Paraît-il qu’on devient adulte quand on a pardonné à ses parents. C’est tout du moins ce que pense Isabel Allende, l’autrice chilienne bien connue. Nos enfants nous pardonneront-ils de leur avoir acheté un smartphone trop tôt et ensuite de les avoir laissés passer leur vie dessus ? Je n’en sais rien. Je suis comme tous les parents d’ados de ma génération, ceux qui ont une quarantaire d’année, tout dépend à quel âge vous vous êtes aventuré dans cette folie de la parentalité, je suis dépassé, inquiet, d’autant que je ne montre pas le bon exemple en étant moi même hyper connecté avec un téléphone, un ordinateur, une tablette et une montre, sans parler de l’écran taille XXL qui trône dans le salon. Comment demander à mes ados, qui aspirent à devenir adulte rapidement comme tout bon ado qui se respecte, de limiter les écrans ? Un parfait exemple s’il en est du fameux, fais ce que je dis et pas ce que je fais, un principe universel et intemporel.

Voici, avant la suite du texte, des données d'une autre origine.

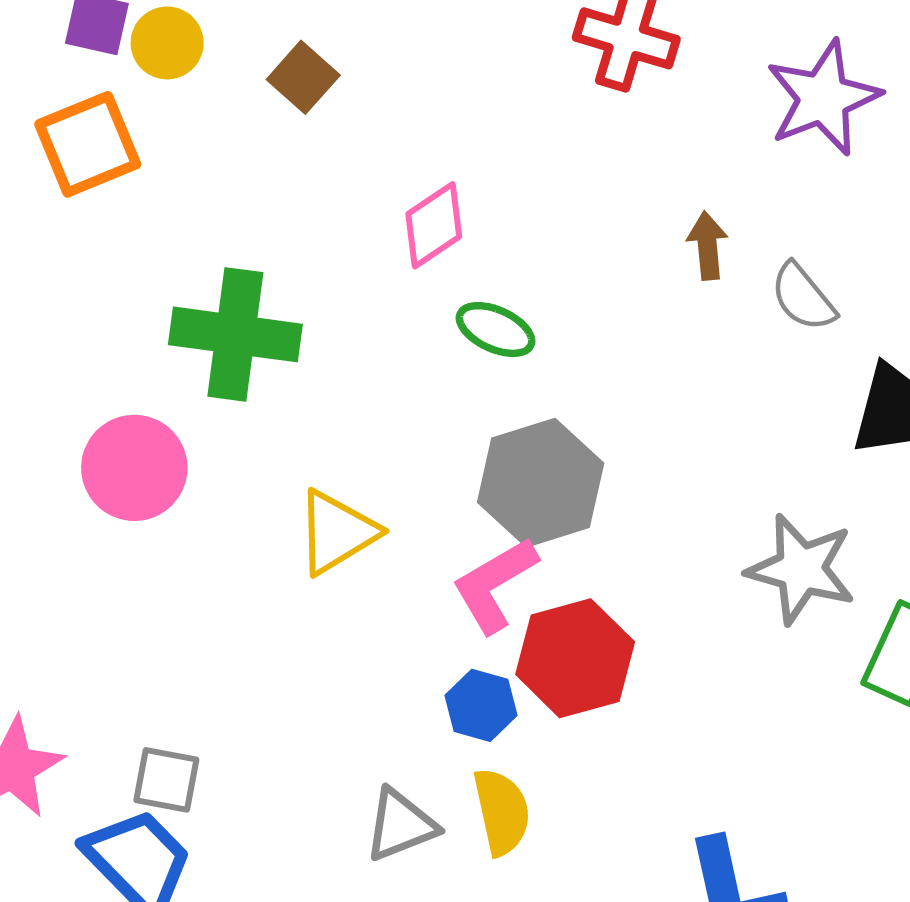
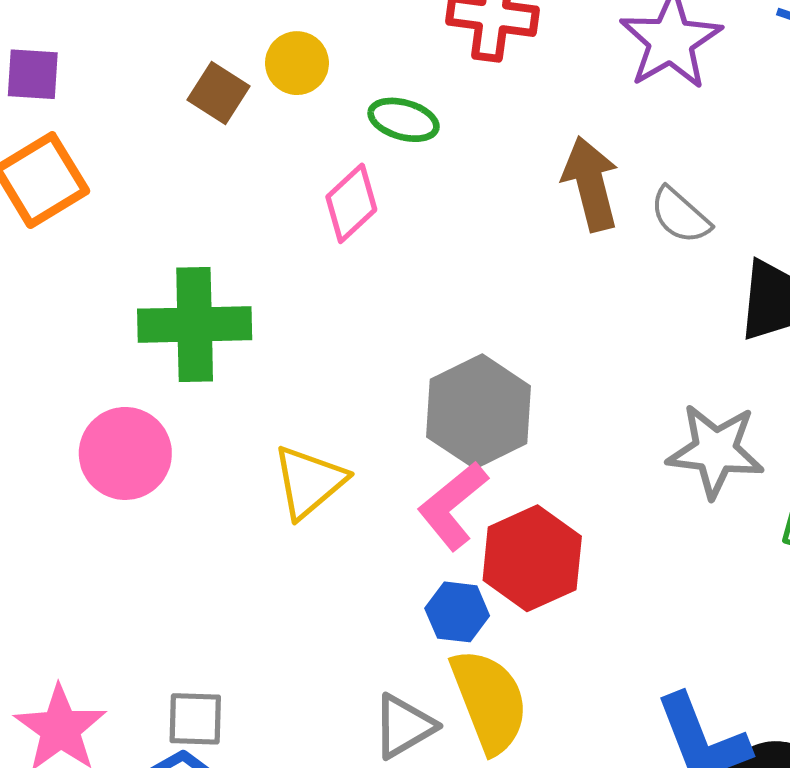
yellow circle: (167, 43) -> (297, 63), moved
brown arrow: (707, 246) -> (591, 184), size x1.6
green ellipse: (496, 330) -> (404, 120), moved
yellow semicircle: (502, 812) -> (489, 701), size x1.4

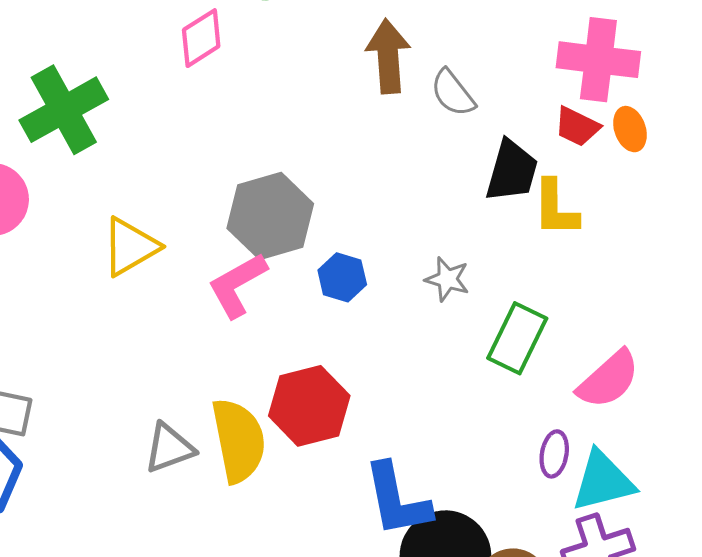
green cross: (195, 324) -> (64, 110), turned -38
gray star: (715, 451) -> (447, 279), size x0.6
red hexagon: (532, 558) -> (309, 406), moved
blue hexagon: (457, 612) -> (342, 277), moved

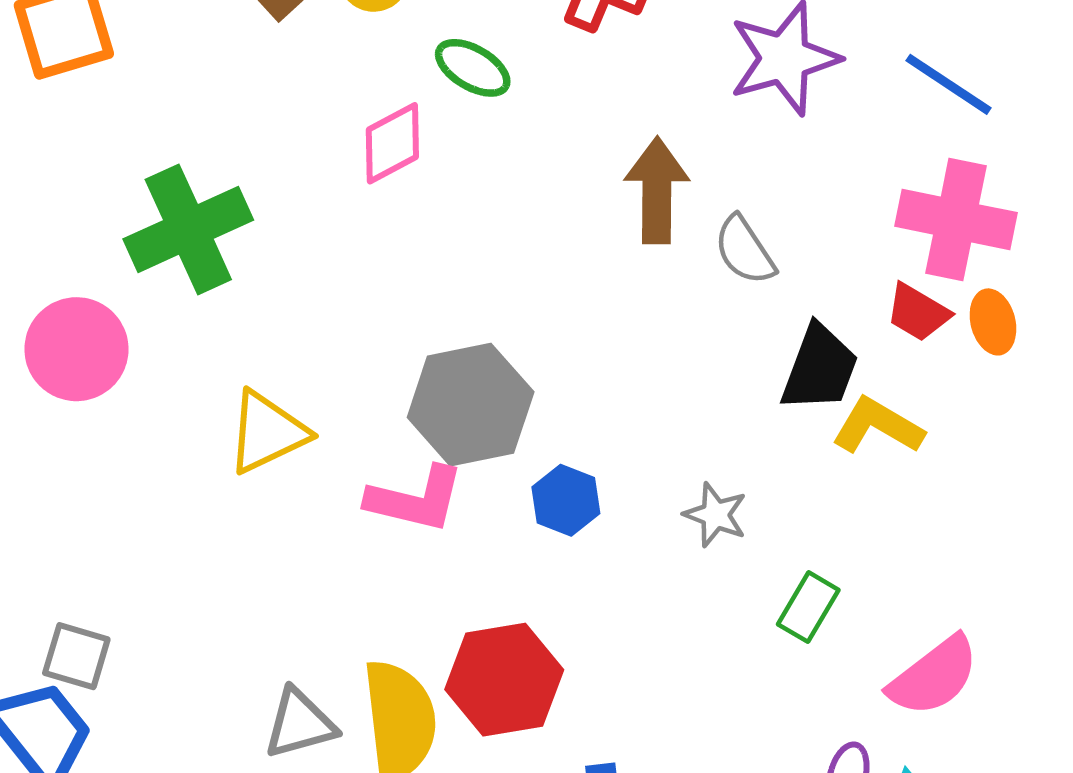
yellow L-shape: (555, 208) -> (878, 426), turned 116
pink L-shape: (237, 285) -> (416, 499), turned -142
green rectangle: (517, 338) -> (808, 607), size x0.7

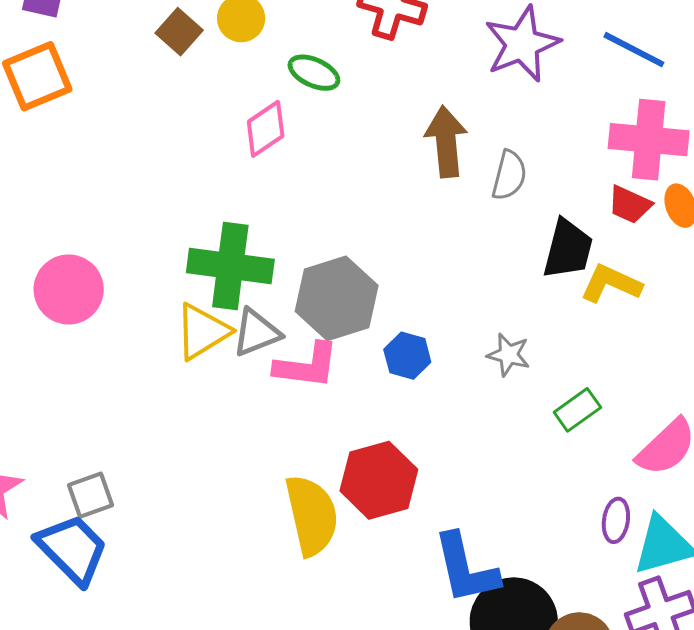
green cross: (188, 229) -> (230, 266), moved, turned 38
gray semicircle: (745, 250) -> (509, 175), turned -126
green rectangle: (808, 607) -> (577, 410), turned 30
gray square: (76, 656) -> (90, 495), turned -30
gray triangle: (300, 724) -> (256, 333), moved

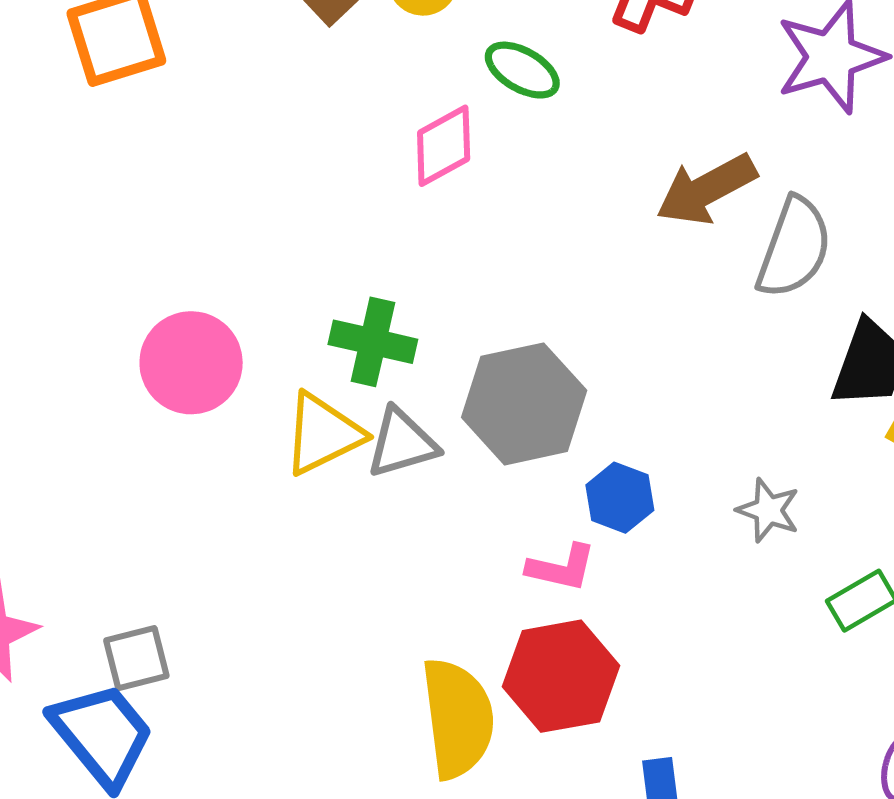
brown arrow: (446, 142) -> (706, 189), turned -118
gray semicircle: (509, 175) -> (794, 248), size x1.4
green cross: (230, 266) -> (373, 342), size x0.7
pink circle: (69, 289) -> (191, 363), moved
pink L-shape: (307, 366) -> (561, 568), moved, size x0.7

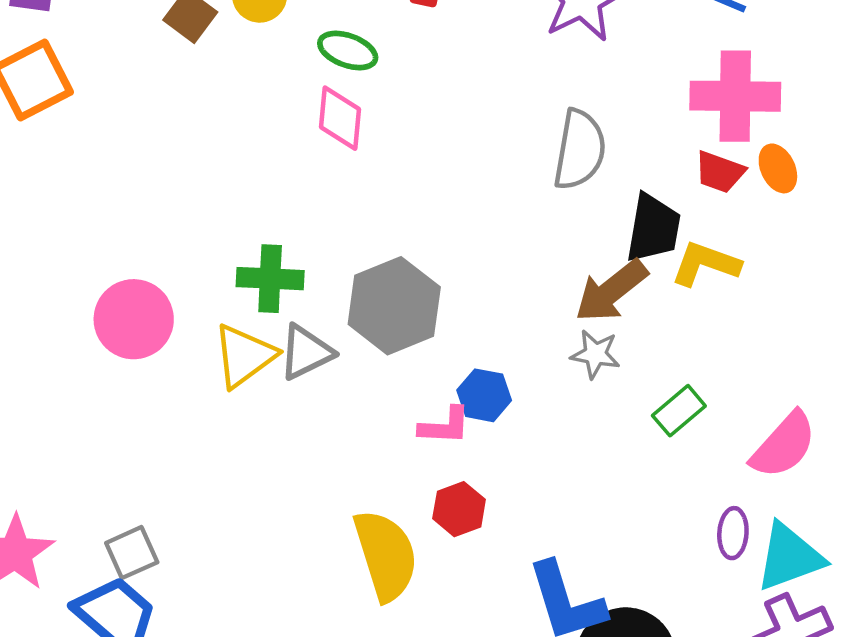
pink diamond: (444, 146) -> (340, 118), moved, turned -46
brown arrow: (706, 189) -> (611, 291), moved
blue hexagon: (620, 498) -> (484, 395), moved
red hexagon: (561, 676) -> (459, 509), size x0.6

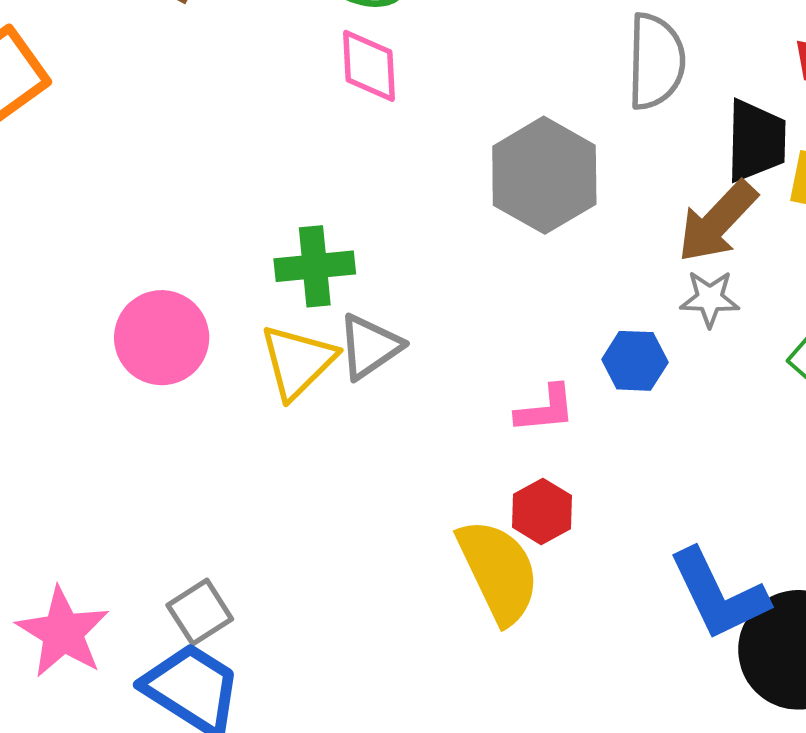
gray hexagon: (394, 306) -> (544, 175), moved
blue hexagon: (484, 395) -> (635, 361), moved
red hexagon: (459, 509) -> (542, 511), moved

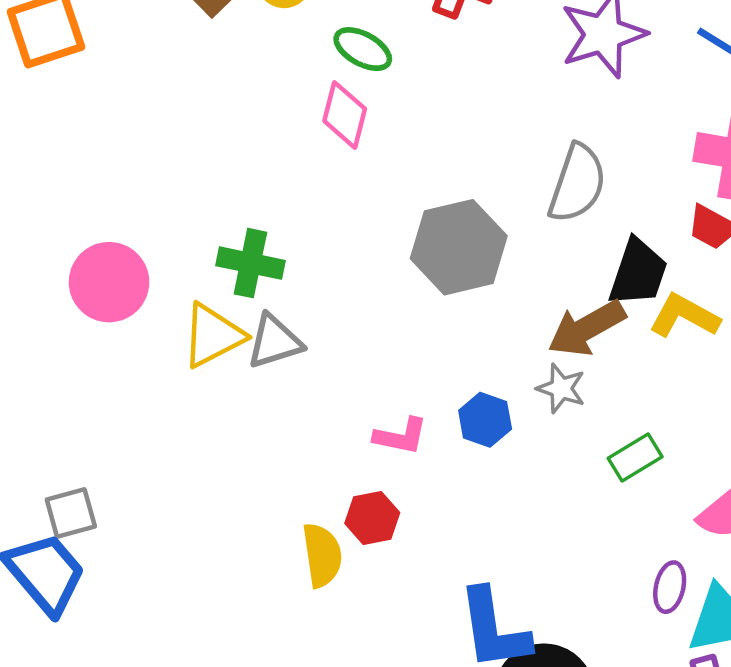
yellow semicircle: (498, 571) -> (322, 555), size x0.7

J’ai encore en tête la présentation du tout premier iPhone par Steeve Jobs, le fondateur d’Apple. Je dis l’iPhone mais je devrais dire les iPhones car la petite histoire raconte que la batterie ne tenait pas sur toute la durée de la présentation. Le patron de la pomme a donc eu l’idée astucieuse d’utiliser plusieurs téléphones différents, tous les mêmes, mais pas le même, ni vu ni connu, je vous embrouille, voyez la révolution que je vous présente : un iPod (baladeur numérique), un téléphone portable et un navigateur internet. Un iPod, un téléphone portable et un navigateur internet. Un iPod, un téléphone portable et un navigateur internet, il le répète trois fois. Tout ça pour bien faire comprendre qu’il ne s’agit pas de trois appareils différents mais d’un seul et même appareil, révolutionnaire : l’iPhone ! Né au début du XXIe siècle, l’iPhone est sans aucun doute avec l’imprimerie l’une des grandes inventions de l’Histoire, avec une grande hâche, en tout cas l’innovation qui a fait passer l’Homme, avec un grand H, dans une nouvelle ère. Après l’homo habilis, l’homo erectus, l’homo heidelbergensis (peu connu), l’homme de Néanderthal (plus connu) et l’homo sapiens (très connu car c’est nous dont il s’agit), voici venu le temps de l’homo mobilus, l’homo vissé à son mobile quasiment jour et nuit.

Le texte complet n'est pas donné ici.